→ DATA SHOWN

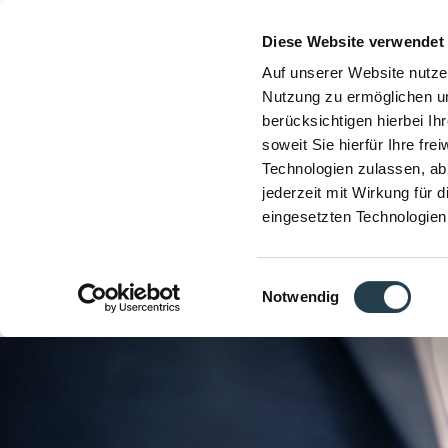
Diese Website verwendet
Auf unserer Website nutze
Nutzung zu ermöglichen un
berücksichtigen hierbei I
soweit Sie hierfür Ihre fre
Technologien zulassen, abl
jederzeit mit Wirkung für 
eingesetzten Technologien
Einwilligungsauswahl
Notwendig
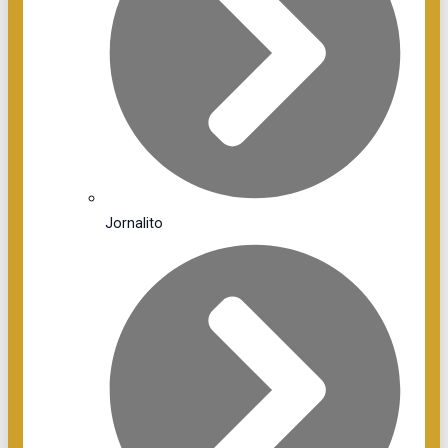
Jornalito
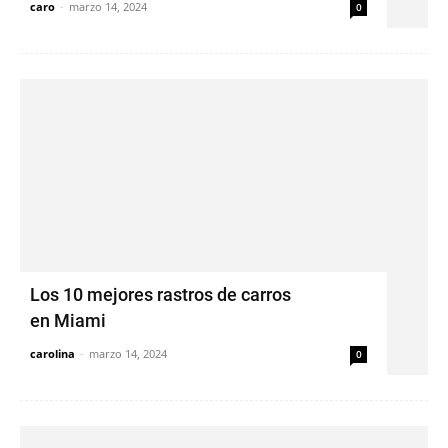
caro
-
marzo 14, 2024
0
Los 10 mejores rastros de carros
en Miami
carolina
-
marzo 14, 2024
0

→ WHAT IS REQUIRED
Would you restate word for word only the lines from the one containing "eingesetzten Technologien" to the final line of the material, both ends included, without any pictures?

→ SOLVED EXERCISE
eingesetzten Technologien
Einwilligungsauswahl
Notwendig
Jornalito
caro
-
marzo 14, 2024
0
Los 10 mejores rastros de carros
en Miami
carolina
-
marzo 14, 2024
0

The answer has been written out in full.